What is Optimal End-of-Life and Palliative Care in Patients With Dementia?
Michael Gordon MD, MSc, FRCPC is a geriatrician working at Baycrest Health Science System. He is medical program director of the palliative care program, co-head of the clinical ethics program and a professor of Medicine at the University of Toronto. He is the author of Late Stage Dementia, Promoting Compassion, Comfort and Care; Moments that Matter: Cases in Ethical Eldercare and Brooklyn Beginnings: A Geriatrician's Odyssey. For more information see drmichaelgordon.com
For those healthcare providers who provide late stage, end-of-life, palliative and long-term care to those living with dementia, the challenges of providing compassionate and comfortable care are always a challenge. We have to remember that it was not that long ago that one could have written article on the challenges of providing such care to those experiencing the later stages of a terminal malignant disease. I recall during my American internship, which followed on in Scotland where I attended medical school, the common practice of “working up” what were in those days categorized as “public” patients, because of their lack of insurance, was a major comprehensive exercise. Part of the benefits of working on the “public” wards for physicians-in-training was the almost limitless ability to order tests which might in fact have been prohibitive to those with insurance that had various limitations and caps on costs.
The part of the rotation on the general medical ward that I recall most vividly was after “working-up” a middle aged man with what initially were vague symptoms with weight loss and anemia being among the objective findings, a semi-occult malignancy which had already metastasized was discovered. From being an “interesting” patient on which many of us “house staff” doted, he became a “doomed” man, to the point that when we reached his room on rounds, we discussed his case with hushed tones, just outside his door (as if he could not hear us) and then made our visit quite short and for sure short on empathy, sympathy or true communication. Since there was little therapeutic to offer in those days other than some level of pain management which in its own right presented problems because of the inordinate fear of “addictive” opiates, it was a bit of a surrealistic pantomime of modern medicine trying to let him finish with his disease and life after so much effort and money went into establishing his diagnosis. At least in contemporary medicine we have graduated to a much more comprehensive clinical, psycho-social, and when indicated supportive palliative or hospice approach for the terminal stage of malignant diseases.

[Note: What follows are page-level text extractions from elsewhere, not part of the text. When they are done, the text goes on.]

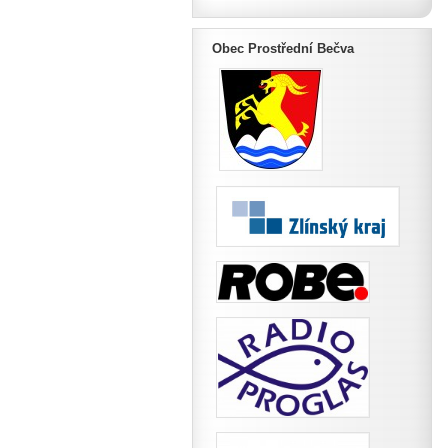
Obec Prostřední Bečva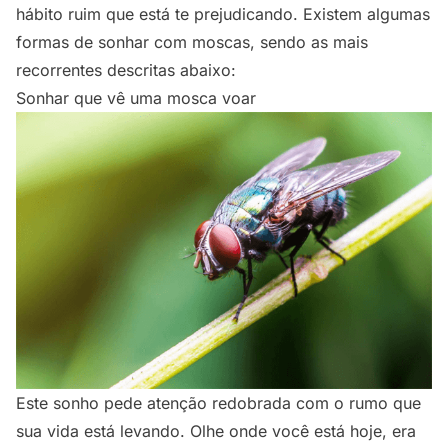
hábito ruim que está te prejudicando. Existem algumas
formas de sonhar com moscas, sendo as mais
recorrentes descritas abaixo:
Sonhar que vê uma mosca voar
Este sonho pede atenção redobrada com o rumo que
sua vida está levando. Olhe onde você está hoje, era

With late and end-stage dementia we are beginning to get there as well if not universally than at least in pockets of enlightened health care delivery systems and among individuals who understand the inordinate challenges that the terminal phase of dementia poses for patients, their families and all the health care professionals charged by their professionals positions and choices with their care. Much of this care does or at least should take place in the home, the long-term care setting and as infrequently as possible in the acute care system. When the latter does occur it is in many ways evidence of the failure of either the system, communication by professionals with patients or families or institutions that have to recognized or incorporated the necessary services and features of care that must exist for proper end-of-life and palliative care to occur in the population at the terminal stages of dementia.

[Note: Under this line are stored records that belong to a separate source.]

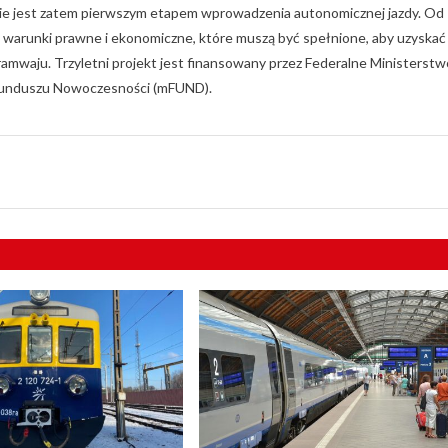
nie jest zatem pierwszym etapem wprowadzenia autonomicznej jazdy. Od
warunki prawne i ekonomiczne, które muszą być spełnione, aby uzyskać
ramwaju. Trzyletni projekt jest finansowany przez Federalne Ministerstw
 Funduszu Nowoczesności (mFUND).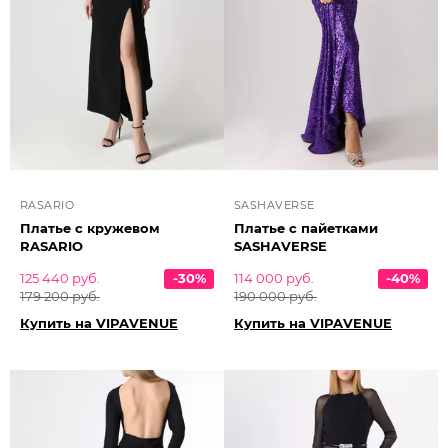
RASARIO
SASHAVERSE
Платье с кружевом
Платье с пайетками
RASARIO
SASHAVERSE
125 440 руб.
-30%
114 000 руб.
-40%
179 200 руб.
190 000 руб.
Купить на VIPAVENUE
Купить на VIPAVENUE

The white paper (policy and review) recently published by The European Association for Palliative Care (EAPC) has outlined what good palliative care for older people with dementia should look like. It was published in the July 2013 issue of Palliative Medicine. The recommendations made in the article would seem to be almost self-evident to those committed to such care and who are working in situations where this level of care can be achieved. But those involved in end-of-life dementia care either from our own local battles or from understanding our colleagues battles, such commitment, dedication and program support is not always forth-coming. That being said, to have a cogent, well investigated policy paper produced offers great satisfaction and evidence to those in the field to continue in our efforts.
Among the most salient features recommended by the white paper, includes definitions “of optimal palliative care for older people with dementia by making 57 recommendations (within 11 domains) and is aimed at people working in policy and research as well as those providing care.”
The 11 domains are:
- applicability of palliative care
- person-centred care, communication and shared decision making
- setting care goals and advance planning
- continuity of care
- prognostication and timely recognition of dying
- avoiding overly aggressive, burdensome or futile treatment
- optimal treatment of symptoms and providing comfort
- psychosocial and spiritual support
- family care and involvement
- education of the health care team
- societal and ethical issues.
Of great importance in the paper, especially for those of us (of which there are more and more) who work in multicultural communities, the authors highlight the importance of taking into account local culture and practice when implementing the recommendations. Such issues might include the importance of food even at the end of life for many ethno-cultural communities and the professional challenges that exist among staff trying to on the one hand provide compassionate care while respecting the family’s focus on providing food even when there might be risks involved with no evidence of true “clinical” benefit but of very important emotional and cultural benefit to those who are the family and community caregivers.
“The authors also suggest that the recommendations can be used as a framework to help to identify gaps in curricula or in information provided to families, in the development and implementation of policies, to develop quality indicators or to make comparisons with definitions or conceptualisations of palliative care in other progressive chronic diseases.” It is indeed, a very modest but important proposal.